◆ Required work
When you repeat the entries below, keep each word exactly as it is and drop the pictures.
Available records Block Start
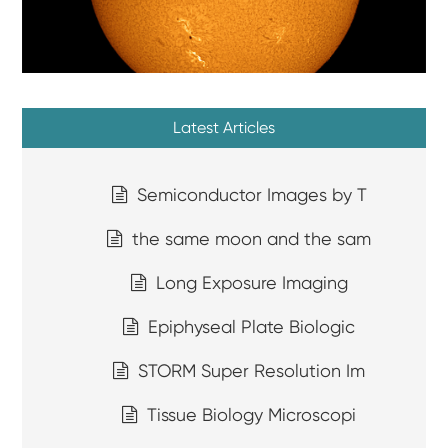
Latest Articles
Semiconductor Images by T
the same moon and the sam
Long Exposure Imaging
Epiphyseal Plate Biologic
STORM Super Resolution Im
Tissue Biology Microscopi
Available records Block End
◆ Solved exercise
Latest Articles
Semiconductor Images by T
the same moon and the sam
Long Exposure Imaging
Epiphyseal Plate Biologic
STORM Super Resolution Im
Tissue Biology Microscopi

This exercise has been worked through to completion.